Am 2. Oktober 2016 hat Deutschland mit Afghanistan eine Rücknahmevereinbarung geschlossen. Das Bundesinnenministerium (BMI) verlangt von den Bundesländern, dass sie abgelehnte Asylbewerber dorthin zurückschicken. Die deutsch-afghanische Rücknahmevereinbarung korrespondiert mit einer Initiative der EU: Der „Joint Way Forward on migration issues between Afghanistan and the EU“. Diese soll ebenfalls seit Anfang Oktober 2016 den EU-Staaten die leichtere Abschiebung von afghanischen Flüchtlingen in ihre Heimat garantieren. Am 18.2.2017 legte die EU mit einem Kooperationsabkommen nach, und bezahlt für die afghanische Bereitschaft zur Rücknahme von Geflüchteten jährlich 1,2 Mrd. €
Das muss man sich auf der Zunge zergehen lassen. 1,2 Milliarden € jährlich. Da stellt sich doch wohl die Frage, ob es hier um das Wohl der Menschen geht oder wie so oft nur um GELD und politische Einflussnahme.
Am 22. Dezember 2016 wird der Bericht des Flüchtlingshochkommissariats der Vereinten Nationen zur Situation in Afghanistan sowie im Februar 2017 der Jahresbericht 2016 veröffentlicht. Die Vereinten Nationen zeichnen in beiden Berichten ein desaströses Bild der humanitären Situation in Afghanistan. Die Sicherheitslage am Hindukusch habe sich nochmals dramatisch verschlechtert. Insbesondere eine pauschale Einschätzung bestimmter Regionen Afghanistans als „sichere und zumutbare interne Schutzalternative“ sei „nicht möglich“. Insgesamt sind laut UN-Berichten im vergangenen Jahr 11.418 Unbeteiligte getötet oder verletzt worden – drei Prozent mehr als 2015. Die Zahl der Verletzten sei um sechs Prozent auf 7.920 Menschen gestiegen. 3.498 seien getötet worden, jede*r dritte Tote sei ein Kind. Ich lese es gerne nochmal vor:
3.498 Tote, davon jedes dritte ein Kind!
Trotzdem fordert der Bundesinnenminister mit Schreiben am 9.1.2 und 6.2.17 an die Innenministerien der Bundesländer, unbeeindruckt der Lage in Afghanistan die Abschiebungen durchzuführen.
Am 25.2.2017 fordern die GRÜNEN die Bundesregierung auf, aus den genannten Gründen die Lage am Hindukusch neu zu bewerten. Außenminister Gabriel (SPD) lehnt dies lapidar ab, es gäbe sowohl sichere und wie auch sehr unsichere Regionen.

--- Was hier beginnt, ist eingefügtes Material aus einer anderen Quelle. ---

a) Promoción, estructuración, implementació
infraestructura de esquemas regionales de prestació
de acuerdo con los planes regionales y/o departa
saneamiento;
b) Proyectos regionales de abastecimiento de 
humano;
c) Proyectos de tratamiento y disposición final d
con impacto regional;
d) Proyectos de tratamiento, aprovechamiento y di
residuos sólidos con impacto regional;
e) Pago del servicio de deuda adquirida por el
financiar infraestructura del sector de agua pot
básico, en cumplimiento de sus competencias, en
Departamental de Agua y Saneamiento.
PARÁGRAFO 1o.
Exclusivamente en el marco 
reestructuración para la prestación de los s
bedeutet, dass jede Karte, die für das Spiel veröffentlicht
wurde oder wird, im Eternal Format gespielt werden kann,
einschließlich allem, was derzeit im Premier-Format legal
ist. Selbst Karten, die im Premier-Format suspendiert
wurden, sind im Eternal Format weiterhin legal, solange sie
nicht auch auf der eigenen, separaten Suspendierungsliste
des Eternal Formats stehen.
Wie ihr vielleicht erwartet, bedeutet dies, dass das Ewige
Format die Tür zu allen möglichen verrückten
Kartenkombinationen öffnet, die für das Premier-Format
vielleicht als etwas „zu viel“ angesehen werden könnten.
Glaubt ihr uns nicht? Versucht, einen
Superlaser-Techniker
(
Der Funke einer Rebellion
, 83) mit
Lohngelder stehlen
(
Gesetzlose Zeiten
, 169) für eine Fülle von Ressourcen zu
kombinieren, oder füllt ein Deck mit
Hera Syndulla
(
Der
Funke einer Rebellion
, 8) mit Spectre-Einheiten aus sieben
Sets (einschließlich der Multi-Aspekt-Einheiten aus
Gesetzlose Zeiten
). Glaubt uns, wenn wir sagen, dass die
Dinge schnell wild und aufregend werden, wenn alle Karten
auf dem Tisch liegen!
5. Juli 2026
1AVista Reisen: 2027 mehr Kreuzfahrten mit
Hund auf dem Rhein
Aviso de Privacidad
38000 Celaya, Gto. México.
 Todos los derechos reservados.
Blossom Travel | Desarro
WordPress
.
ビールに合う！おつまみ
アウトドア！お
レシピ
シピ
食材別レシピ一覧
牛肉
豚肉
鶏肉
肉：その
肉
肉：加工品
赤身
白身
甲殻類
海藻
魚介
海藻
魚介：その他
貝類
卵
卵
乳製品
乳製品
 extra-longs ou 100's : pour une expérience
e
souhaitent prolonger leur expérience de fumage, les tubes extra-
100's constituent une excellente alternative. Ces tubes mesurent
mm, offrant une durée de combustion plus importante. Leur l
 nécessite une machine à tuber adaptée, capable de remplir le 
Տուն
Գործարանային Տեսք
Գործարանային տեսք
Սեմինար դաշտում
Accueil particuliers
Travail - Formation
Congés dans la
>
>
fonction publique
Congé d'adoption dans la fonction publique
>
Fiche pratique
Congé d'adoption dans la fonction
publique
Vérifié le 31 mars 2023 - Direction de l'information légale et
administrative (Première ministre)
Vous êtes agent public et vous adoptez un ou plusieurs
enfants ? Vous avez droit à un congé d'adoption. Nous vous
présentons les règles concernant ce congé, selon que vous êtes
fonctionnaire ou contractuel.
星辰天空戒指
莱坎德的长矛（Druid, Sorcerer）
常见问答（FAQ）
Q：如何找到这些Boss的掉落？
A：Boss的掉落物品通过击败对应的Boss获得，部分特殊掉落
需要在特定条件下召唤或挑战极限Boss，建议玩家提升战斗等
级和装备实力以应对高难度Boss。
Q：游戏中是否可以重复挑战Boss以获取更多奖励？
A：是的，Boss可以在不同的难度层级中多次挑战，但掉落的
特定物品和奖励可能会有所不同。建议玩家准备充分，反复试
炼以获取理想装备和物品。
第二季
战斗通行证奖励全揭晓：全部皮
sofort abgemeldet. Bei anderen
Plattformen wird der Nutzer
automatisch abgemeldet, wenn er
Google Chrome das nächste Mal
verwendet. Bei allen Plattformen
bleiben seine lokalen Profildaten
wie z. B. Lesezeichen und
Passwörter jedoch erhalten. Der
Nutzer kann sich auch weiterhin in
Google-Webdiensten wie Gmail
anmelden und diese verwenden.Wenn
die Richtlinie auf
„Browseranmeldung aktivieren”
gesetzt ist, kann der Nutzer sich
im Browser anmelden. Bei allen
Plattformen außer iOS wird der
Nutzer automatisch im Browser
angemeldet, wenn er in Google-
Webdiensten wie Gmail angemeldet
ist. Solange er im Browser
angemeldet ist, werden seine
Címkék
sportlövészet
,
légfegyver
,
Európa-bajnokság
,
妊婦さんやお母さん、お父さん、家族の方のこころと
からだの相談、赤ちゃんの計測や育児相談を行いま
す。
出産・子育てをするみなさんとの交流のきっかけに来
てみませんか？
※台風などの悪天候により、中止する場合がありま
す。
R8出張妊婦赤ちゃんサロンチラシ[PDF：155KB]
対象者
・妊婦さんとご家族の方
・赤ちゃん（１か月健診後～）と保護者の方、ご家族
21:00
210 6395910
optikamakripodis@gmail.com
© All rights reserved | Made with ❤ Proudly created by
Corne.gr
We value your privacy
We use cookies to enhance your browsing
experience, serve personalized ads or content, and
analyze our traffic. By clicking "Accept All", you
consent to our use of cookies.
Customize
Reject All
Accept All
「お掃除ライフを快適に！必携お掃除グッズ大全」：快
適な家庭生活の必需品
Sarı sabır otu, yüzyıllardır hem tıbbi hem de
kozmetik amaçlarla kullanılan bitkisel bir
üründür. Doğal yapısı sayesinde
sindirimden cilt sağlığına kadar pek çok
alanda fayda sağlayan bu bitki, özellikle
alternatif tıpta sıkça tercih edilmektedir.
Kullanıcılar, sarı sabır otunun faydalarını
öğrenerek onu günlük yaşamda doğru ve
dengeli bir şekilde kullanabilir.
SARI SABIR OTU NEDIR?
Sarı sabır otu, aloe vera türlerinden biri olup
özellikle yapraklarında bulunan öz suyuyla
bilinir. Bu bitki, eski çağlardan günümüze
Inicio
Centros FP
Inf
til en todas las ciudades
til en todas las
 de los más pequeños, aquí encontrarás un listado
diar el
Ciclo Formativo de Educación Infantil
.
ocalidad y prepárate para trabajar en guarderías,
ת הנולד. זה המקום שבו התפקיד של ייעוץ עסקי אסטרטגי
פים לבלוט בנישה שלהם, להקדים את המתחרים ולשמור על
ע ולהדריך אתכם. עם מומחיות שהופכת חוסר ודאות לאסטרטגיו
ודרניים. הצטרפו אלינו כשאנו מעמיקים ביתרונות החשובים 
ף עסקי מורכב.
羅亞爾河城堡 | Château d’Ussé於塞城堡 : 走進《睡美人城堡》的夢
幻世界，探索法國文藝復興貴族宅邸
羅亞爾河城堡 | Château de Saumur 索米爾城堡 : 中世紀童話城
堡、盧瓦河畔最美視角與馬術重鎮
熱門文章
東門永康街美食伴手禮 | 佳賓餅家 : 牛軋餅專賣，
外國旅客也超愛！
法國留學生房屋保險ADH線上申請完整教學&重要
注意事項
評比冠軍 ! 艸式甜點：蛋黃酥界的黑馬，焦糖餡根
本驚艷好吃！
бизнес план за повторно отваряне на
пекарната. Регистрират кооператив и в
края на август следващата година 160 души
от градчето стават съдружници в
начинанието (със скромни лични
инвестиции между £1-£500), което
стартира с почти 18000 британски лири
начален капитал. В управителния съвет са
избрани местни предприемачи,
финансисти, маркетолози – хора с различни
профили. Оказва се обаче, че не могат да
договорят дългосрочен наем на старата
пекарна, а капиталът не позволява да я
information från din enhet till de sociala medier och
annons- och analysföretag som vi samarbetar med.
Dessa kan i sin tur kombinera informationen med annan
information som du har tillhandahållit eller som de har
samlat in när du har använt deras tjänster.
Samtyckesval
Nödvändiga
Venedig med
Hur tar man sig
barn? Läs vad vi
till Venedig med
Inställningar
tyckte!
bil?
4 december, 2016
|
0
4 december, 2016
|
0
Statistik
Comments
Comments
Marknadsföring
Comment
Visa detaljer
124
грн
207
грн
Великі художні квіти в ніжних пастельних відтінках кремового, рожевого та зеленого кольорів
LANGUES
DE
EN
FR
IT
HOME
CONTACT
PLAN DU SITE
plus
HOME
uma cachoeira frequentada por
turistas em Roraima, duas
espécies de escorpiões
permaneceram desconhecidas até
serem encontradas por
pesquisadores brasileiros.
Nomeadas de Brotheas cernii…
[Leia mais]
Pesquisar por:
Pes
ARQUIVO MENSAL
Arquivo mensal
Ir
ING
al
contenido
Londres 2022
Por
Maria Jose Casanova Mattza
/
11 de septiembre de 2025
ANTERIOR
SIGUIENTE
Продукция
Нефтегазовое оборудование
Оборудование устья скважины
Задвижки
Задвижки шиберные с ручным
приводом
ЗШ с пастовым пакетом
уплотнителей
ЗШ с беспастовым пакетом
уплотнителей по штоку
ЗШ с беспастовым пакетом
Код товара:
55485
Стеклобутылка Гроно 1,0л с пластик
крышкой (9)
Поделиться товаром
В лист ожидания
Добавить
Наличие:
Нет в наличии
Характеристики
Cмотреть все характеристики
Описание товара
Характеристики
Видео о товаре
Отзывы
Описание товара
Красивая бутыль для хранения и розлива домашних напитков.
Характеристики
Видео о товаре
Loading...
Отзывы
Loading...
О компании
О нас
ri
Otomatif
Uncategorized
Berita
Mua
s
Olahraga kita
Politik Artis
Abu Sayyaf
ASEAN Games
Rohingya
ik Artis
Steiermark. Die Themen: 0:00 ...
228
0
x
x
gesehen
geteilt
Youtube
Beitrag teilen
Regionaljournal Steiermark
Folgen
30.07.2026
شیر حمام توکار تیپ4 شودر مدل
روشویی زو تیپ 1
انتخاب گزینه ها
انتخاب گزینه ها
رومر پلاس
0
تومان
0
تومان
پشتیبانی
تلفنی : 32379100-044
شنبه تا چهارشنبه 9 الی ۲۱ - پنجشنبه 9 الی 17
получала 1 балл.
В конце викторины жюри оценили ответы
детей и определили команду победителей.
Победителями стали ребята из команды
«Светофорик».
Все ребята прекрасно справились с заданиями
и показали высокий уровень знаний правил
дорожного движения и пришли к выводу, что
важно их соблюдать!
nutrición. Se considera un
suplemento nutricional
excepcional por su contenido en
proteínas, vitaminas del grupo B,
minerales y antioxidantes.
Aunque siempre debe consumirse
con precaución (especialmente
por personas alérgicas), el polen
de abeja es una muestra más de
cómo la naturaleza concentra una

Wir GRÜNE halten diese Abschiebepraxis für menschenunwürdig. Sammelabschiebungen in Charterflugzeugen sind eine politische Inszenierung um Stimmen von „Rechtsaußen“ zu sammeln und zurückzubekommen. Sie bekämpfen keine Fluchtursachen und gefährden Menschenleben.
Weitere Verschärfungen des Asylrechts, Abschiebungen in Krisengebieten und Einteilung in sicherheitspolitische gute und schlechte Flüchtlinge helfen den Menschen nicht, weder hier noch in den Herkunftsländern.
Deshalb müssen wir Verantwortung übernehmen und fliehenden Menschen Lebensperspektiven eröffnen. Bei 60 Millionen Menschen die flüchten, bleiben die allermeisten Menschen in der Region, die wenigsten kommen nach Europa.
Sprache ist der Schlüssel zur Integration. Mit dem 2. Aktionsplan Flüchtlinge stellt die Hessische Landesregierung 3, 8 Mill. € bereit und öffnet die Förderung für Flüchtlinge aus Afghanistan und Ländern mit ähnlich hoher Schutzquote, unabhängig von der Aussicht auf Anerkennung des Asylverfahrens.
Da sich diese Resolution an die hessische Landesregierung richtet, werden Sie sich fragen, warum die GRÜNEN ihrer Forderung nach Abschiebestopp nicht dort durchgesetzt haben. Es gehört zu der Wahrheit, dass der kleinere Koalitionspartner nicht immer alle Forderungen durchsetzen kann. Das ist der Teil der Demokratie, der bitter ist und trotzdem müssen wir ihn aushalten.
Wir bitten Sie daher um Zustimmung zu diesem Antrag und eine klare Haltung zu zeigen.